Abstract

Summary Foam in porous media is a proven method to improve the sweep efficiency of a Flooding fluid in EOR process and the effectiveness of a treatment fluid in well intervention procedures. Foams are often generated by SAG (Surfactant alternating gas) or co-injection methods, although these operations result in excellent incremental production, profit losses could be high due to high surfactant retention and lack of water injection facilities in some target oil fields. One way of reducing operational costs is by injecting surfactant disperse throughout the gas phase in a process called “Disperse Foam”. Core flooding experimental results have proven that disperse foam technique can reduce surfactant retention kinetics and increase cumulative oil production, Additionally, the injection upscaling from laboratory to field reduces significantly operational cost.
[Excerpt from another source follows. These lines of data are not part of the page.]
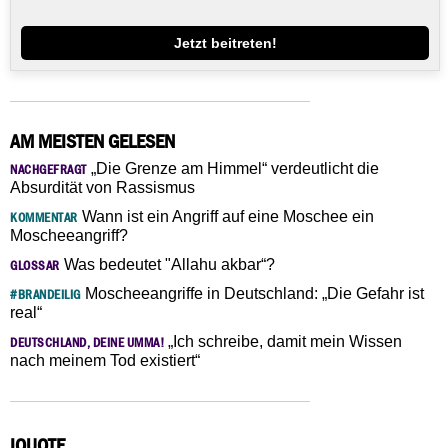
Jetzt beitreten!
AM MEISTEN GELESEN
„Die Grenze am Himmel“ verdeutlicht die
NACHGEFRAGT
Absurdität von Rassismus
Wann ist ein Angriff auf eine Moschee ein
KOMMENTAR
Moscheeangriff?
Was bedeutet "Allahu akbar“?
GLOSSAR
Moscheeangriffe in Deutschland: „Die Gefahr ist
#BRANDEILIG
real“
„Ich schreibe, damit mein Wissen
DEUTSCHLAND, DEINE UMMA!
nach meinem Tod existiert“
IQUOTE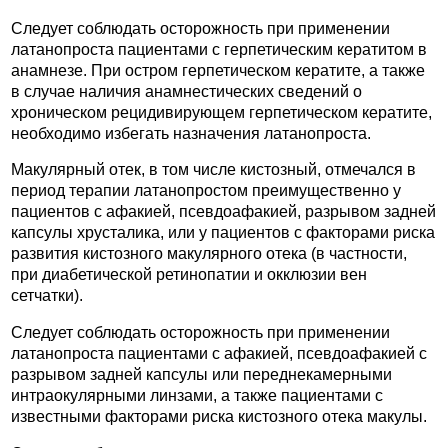
Следует соблюдать осторожность при применении
латанопроста пациентами с герпетическим кератитом в
анамнезе. При остром герпетическом кератите, а также
в случае наличия анамнестических сведений о
хроническом рецидивирующем герпетическом кератите,
необходимо избегать назначения латанопроста.
Макулярный отек, в том числе кистозный, отмечался в
период терапии латанопростом преимущественно у
пациентов с афакией, псевдоафакией, разрывом задней
капсулы хрусталика, или у пациентов с факторами риска
развития кистозного макулярного отека (в частности,
при диабетической ретинопатии и окклюзии вен
сетчатки).
Следует соблюдать осторожность при применении
латанопроста пациентами с афакией, псевдоафакией с
разрывом задней капсулы или переднекамерными
интраокулярными линзами, а также пациентами с
известными факторами риска кистозного отека макулы.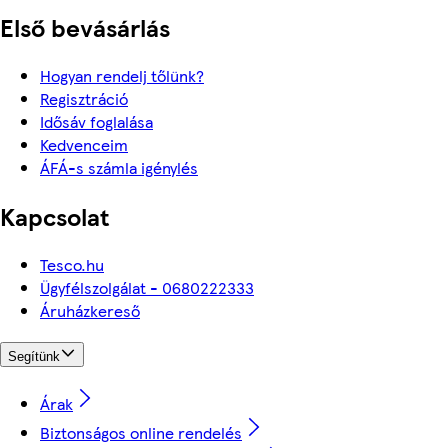
Első bevásárlás
Hogyan rendelj tőlünk?
Regisztráció
Idősáv foglalása
Kedvenceim
ÁFÁ-s számla igénylés
Kapcsolat
Tesco.hu
Ügyfélszolgálat - 0680222333
Áruházkereső
Segítünk
Árak
Biztonságos online rendelés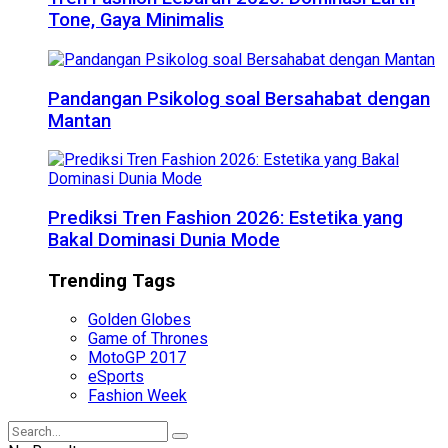
Tone, Gaya Minimalis
Pandangan Psikolog soal Bersahabat dengan
Mantan
Prediksi Tren Fashion 2026: Estetika yang
Bakal Dominasi Dunia Mode
Trending Tags
Golden Globes
Game of Thrones
MotoGP 2017
eSports
Fashion Week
Because few laboratory core tests and field pilots have been implemented using disperse foam technique, there is high uncertainty associated to this process. Moreover, literature models do not account for all the associated phenomena, including surfactant transfer between gas and liquid phases, and the lamellae stability at low water saturations. Hence, the development of a disperse foam mechanistic model is key to understand disperse foam operations phenomena. In this work, a mathematical model is developed, the model accounts for surfactant mass transference between gas and liquid phases in non-equilibrium using a particle interception model, dynamic surfactant adsorption on the rock surface with a first order kinetic model and foam kinetics using a population balance mechanistic model.